🤖 AI Summary
This study addresses the decision-making risk arising from uncertainty in loss distributions within insurance contract design. From the policyholder’s perspective, it constructs an asymmetric distributional ambiguity set using a Bregman–Wasserstein (BW) ball to capture asymmetric penalties for deviations from a reference distribution.
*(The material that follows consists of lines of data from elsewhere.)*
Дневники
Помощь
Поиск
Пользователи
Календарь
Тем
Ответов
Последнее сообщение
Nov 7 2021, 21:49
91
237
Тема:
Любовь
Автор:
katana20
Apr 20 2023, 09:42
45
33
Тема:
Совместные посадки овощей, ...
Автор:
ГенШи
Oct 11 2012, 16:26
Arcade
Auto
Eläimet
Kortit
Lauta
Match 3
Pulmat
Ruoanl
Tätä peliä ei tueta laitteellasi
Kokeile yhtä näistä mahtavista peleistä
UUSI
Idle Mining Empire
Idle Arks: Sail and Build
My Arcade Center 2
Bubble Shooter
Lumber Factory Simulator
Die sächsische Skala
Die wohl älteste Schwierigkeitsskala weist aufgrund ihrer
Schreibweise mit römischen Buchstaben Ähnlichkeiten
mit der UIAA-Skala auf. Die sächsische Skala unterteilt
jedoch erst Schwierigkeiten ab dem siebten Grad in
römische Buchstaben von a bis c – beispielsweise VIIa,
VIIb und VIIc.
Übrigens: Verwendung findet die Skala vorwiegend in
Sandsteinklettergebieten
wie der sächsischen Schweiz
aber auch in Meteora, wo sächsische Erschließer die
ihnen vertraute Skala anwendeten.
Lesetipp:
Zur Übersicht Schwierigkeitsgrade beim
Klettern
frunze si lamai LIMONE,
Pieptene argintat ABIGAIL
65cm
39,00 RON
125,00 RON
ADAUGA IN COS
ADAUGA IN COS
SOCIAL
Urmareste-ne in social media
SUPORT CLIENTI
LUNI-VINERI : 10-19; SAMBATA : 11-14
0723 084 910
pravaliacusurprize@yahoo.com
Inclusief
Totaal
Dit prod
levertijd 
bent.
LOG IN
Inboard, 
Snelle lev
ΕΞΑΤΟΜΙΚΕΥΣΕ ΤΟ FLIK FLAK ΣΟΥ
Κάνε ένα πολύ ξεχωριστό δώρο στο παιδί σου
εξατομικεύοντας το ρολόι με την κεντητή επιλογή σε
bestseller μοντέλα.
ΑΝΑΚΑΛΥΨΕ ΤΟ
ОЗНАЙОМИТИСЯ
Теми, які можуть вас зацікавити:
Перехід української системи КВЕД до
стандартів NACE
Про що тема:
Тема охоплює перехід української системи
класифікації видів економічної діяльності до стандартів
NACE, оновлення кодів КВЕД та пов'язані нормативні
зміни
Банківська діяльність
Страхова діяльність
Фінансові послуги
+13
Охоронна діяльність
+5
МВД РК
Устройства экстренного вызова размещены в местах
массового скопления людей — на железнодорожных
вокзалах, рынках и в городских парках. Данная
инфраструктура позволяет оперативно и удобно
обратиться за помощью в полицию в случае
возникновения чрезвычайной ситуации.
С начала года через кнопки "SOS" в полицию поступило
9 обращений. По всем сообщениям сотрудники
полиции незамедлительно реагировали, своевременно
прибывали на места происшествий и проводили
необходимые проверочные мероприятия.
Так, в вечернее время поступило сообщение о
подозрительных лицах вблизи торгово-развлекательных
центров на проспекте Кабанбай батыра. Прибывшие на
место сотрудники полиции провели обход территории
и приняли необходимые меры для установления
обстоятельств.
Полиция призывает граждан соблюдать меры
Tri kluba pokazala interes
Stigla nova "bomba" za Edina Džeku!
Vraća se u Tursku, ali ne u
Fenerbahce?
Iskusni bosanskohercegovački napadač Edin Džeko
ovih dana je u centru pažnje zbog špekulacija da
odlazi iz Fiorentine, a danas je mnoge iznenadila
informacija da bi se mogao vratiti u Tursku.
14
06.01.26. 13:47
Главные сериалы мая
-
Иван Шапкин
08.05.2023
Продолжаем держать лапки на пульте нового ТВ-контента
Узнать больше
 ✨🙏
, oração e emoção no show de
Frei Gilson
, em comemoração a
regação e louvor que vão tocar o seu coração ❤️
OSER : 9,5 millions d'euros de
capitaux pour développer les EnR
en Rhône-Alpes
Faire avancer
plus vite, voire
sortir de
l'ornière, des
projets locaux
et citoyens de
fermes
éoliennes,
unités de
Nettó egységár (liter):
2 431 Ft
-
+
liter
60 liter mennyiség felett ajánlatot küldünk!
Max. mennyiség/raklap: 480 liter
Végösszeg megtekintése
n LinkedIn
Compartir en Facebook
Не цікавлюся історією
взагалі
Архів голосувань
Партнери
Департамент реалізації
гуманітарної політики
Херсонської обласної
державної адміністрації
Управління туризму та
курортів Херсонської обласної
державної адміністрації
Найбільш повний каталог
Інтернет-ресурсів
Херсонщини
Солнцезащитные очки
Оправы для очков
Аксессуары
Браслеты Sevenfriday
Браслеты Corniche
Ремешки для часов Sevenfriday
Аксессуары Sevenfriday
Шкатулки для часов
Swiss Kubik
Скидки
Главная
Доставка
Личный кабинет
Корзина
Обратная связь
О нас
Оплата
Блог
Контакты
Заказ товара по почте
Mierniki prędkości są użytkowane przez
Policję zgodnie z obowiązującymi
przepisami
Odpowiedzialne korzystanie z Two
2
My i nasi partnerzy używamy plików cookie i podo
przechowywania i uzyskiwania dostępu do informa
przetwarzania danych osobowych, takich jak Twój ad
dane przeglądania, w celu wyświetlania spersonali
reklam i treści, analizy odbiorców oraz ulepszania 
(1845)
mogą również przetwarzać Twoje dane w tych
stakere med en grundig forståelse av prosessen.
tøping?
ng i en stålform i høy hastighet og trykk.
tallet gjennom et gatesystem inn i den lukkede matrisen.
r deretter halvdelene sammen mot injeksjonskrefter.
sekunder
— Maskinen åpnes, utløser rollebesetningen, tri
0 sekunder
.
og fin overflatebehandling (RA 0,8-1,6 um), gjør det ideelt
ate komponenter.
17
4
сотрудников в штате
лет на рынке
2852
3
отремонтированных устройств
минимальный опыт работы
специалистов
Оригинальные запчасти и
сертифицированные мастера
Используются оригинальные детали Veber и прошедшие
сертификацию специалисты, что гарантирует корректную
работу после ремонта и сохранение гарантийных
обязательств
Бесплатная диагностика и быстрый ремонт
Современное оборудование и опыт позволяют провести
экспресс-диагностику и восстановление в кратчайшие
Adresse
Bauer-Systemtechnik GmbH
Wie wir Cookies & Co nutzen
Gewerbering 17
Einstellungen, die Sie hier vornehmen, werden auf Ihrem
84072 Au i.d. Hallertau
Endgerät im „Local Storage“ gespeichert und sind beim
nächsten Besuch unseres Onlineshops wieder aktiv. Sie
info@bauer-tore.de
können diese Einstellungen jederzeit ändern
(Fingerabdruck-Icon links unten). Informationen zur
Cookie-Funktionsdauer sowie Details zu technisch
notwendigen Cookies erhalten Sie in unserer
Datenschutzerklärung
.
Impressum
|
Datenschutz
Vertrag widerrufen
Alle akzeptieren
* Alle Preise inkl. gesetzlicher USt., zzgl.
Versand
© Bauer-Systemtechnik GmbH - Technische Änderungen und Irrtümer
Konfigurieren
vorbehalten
Under α-maxmin preferences with a Value-at-Risk (VaR) constraint and worst-case convex distortion risk measures, the authors combine Lagrangian methods with a refined duality argument to derive, for the first time, closed-form solutions for both the optimal indemnity function and the worst-case distribution within a robust insurance demand framework. Numerical experiments demonstrate that the asymmetry inherent in the BW divergence critically shapes the structure of optimal insurance contracts.
📝 Abstract
This paper investigates two optimal insurance contracting problems under distributional uncertainty from the perspective of a potential policyholder, utilizing a Bregman-Wasserstein (BW) ball to characterize the ambiguity set of loss distributions. Unlike the $p$-Wasserstein distance, BW divergence enables asymmetric penalization of deviations from the benchmark distribution. The first problem examines an insurance demand model where the policyholder adopts an $α$-maxmin preference with Value-at-Risk (VaR). We derive the optimal indemnity function in closed form and study, both analytically and numerically, how the asymmetry inherent in BW divergence influences the optimal indemnity structure. The second problem employs a robust optimization framework, where the policyholder aims to secure robust insurance indemnity by minimizing the worst-case convex distortion risk measure while adhering to a guaranteed VaR constraint. In this context, we provide explicit characterizations of both the optimal indemnity and the worst-case distribution in closed form through a combined approach using the Lagrangian method and modification arguments. To illustrate the practical implications of our theoretical findings, we include a concrete example based on Tail Value-at-Risk (TVaR).